Yoo mentioned that he drives a Honda and wears clothes by Uniqlo.

“There’s a good portion of the Korean population that likes Japanese culture,” Kim said. “Even when the relationship between the two nations is bad, you see Koreans traveling to Japan.”

Japan has in turn incorporated South Korean culture into its own culture.

“Like, 20 years ago, [Korean dramas], they took off in Japan first,” Kim said. “Before Japanese audiences started watching K-dramas, they were mostly a domestic thing. Somehow, they took off in Japan. K-pop took off in Japan. And then they started going all over the world.”

Baseball has also contributed to cultural exchanges.

San Francisco Giants rookie outfielder Jung Hoo Lee is the son of Jong Beom Lee, who played on South Korea’s WBC team in 2006. The younger Lee was born in Japan while his father was playing for the Chunichi Dragons in Nippon Professional Baseball.

Jung Hoo Lee’s childhood hero?

“As a kid, I loved Ichiro,” Lee said through an interpreter.

Lee shared a clubhouse in spring training this year with a Japanese player, Yoshi Tsutsugo.

“We’ve gone to dinner together and talked baseball,” Lee said.

When Go joined the Padres, he appreciated how Darvish approached him and greeted him in Korean: “Annyeonghaseyo,” or hello.

“We’re both from Asia,” Darvish said. “I know he has some uneasiness. At the same time, he wants to prove his strength, his personal strength, Korea’s strength. I understand that feeling.”

Go and shortstop Ha-Seong Kim now make it a point to say good morning to Darvish every day in Japanese: “Ohayo gozaimasu.”

Darvish said he purchased a translator application for his phone to communicate with his South Korean teammates.

More than anyone, Park understands the big differences that small actions like that can make. Park, who will deliver the ceremonial first pitch before the season opener on Wednesday, played with the Dodgers alongside Hideo Nomo.

Park and Nomo became lifelong friends. Nomo attended Park’s wedding. Nomo also traveled to South Korea for the opening of Park’s museum.

Park is hopeful that watching South Korean and Japanese players interact will make South Koreans and Japanese less suspicious of each other. Darvish has the same hope, saying the passing of time could heal the traumas and extinguish the prejudices of the past.

“I think it’s mostly older people who say, ‘I don’t like Korea’ or ‘I don’t like Japan,’” Darvish said.

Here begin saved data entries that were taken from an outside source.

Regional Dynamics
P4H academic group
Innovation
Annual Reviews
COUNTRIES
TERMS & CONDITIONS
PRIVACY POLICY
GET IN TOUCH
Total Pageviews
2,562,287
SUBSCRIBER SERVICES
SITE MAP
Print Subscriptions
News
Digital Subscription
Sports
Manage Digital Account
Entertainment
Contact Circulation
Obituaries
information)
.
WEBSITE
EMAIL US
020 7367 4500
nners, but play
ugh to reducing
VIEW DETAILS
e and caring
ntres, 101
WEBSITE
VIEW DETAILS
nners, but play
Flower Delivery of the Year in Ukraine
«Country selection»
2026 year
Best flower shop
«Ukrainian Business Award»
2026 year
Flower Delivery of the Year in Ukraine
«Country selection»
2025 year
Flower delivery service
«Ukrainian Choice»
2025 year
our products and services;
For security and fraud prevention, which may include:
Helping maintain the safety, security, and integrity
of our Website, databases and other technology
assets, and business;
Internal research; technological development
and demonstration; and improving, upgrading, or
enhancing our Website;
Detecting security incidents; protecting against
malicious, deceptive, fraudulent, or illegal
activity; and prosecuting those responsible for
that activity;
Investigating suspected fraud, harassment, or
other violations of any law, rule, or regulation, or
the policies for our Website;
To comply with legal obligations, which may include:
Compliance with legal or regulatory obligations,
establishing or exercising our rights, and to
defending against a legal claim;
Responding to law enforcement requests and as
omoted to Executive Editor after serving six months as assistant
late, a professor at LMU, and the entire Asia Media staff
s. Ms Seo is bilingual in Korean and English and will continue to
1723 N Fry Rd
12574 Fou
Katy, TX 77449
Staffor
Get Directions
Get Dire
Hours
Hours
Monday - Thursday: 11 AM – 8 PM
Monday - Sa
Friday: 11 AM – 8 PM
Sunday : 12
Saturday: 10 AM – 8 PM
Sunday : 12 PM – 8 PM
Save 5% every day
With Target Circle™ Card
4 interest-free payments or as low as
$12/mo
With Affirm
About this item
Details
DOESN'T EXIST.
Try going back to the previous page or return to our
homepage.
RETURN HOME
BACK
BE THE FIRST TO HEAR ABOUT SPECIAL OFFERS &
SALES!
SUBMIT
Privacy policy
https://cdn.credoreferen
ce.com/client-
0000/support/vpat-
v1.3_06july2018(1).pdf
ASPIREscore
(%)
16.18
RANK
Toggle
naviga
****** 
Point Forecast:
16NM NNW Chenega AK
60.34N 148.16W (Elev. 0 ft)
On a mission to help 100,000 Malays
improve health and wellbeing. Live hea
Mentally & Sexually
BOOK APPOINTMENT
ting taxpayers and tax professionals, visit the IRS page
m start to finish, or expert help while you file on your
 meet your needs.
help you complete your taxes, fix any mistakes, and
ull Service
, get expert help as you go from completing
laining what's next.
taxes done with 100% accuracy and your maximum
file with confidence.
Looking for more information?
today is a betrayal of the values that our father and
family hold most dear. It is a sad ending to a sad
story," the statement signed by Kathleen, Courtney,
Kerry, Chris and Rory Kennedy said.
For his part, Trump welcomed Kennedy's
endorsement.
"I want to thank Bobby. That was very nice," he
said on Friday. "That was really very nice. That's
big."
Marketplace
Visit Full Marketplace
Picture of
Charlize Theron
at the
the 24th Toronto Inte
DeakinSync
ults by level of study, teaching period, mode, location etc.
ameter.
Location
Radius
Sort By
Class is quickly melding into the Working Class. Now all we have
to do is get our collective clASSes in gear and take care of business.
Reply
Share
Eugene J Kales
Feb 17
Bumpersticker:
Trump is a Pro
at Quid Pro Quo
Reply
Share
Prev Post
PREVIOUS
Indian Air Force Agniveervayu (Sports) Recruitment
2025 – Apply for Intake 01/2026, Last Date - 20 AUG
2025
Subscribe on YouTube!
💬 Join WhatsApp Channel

Daniel Kim, who will be part of ESPN’s broadcast team for the Dodgers-Padres games, described the Japanese players on the Dodgers and Padres as the ultimate diplomats.

“What Shohei Ohtani and Yu Darvish have done for the last 48 hours is a lot more than what the political leaders have done on both sides in the last 10 years,” Kim said.

Darvish visited a cafe in Seoul run by a fan he befriended on Twitter.

Ohtani continued to share his fondness of South Korea, recalling a visit he made with a junior national team.

“I was still in high school at the time, so it was different than it is now,” Ohtani said. “But from that time, this was one of the countries I liked. At that point, I’d only been to Taiwan and South Korea, so in that sense, it was special. I think it’s also special that I’ve been able to come back [this week] to play baseball.”

It’s been special in other ways too — ways that extend far beyond balls and strikes and wins and losses.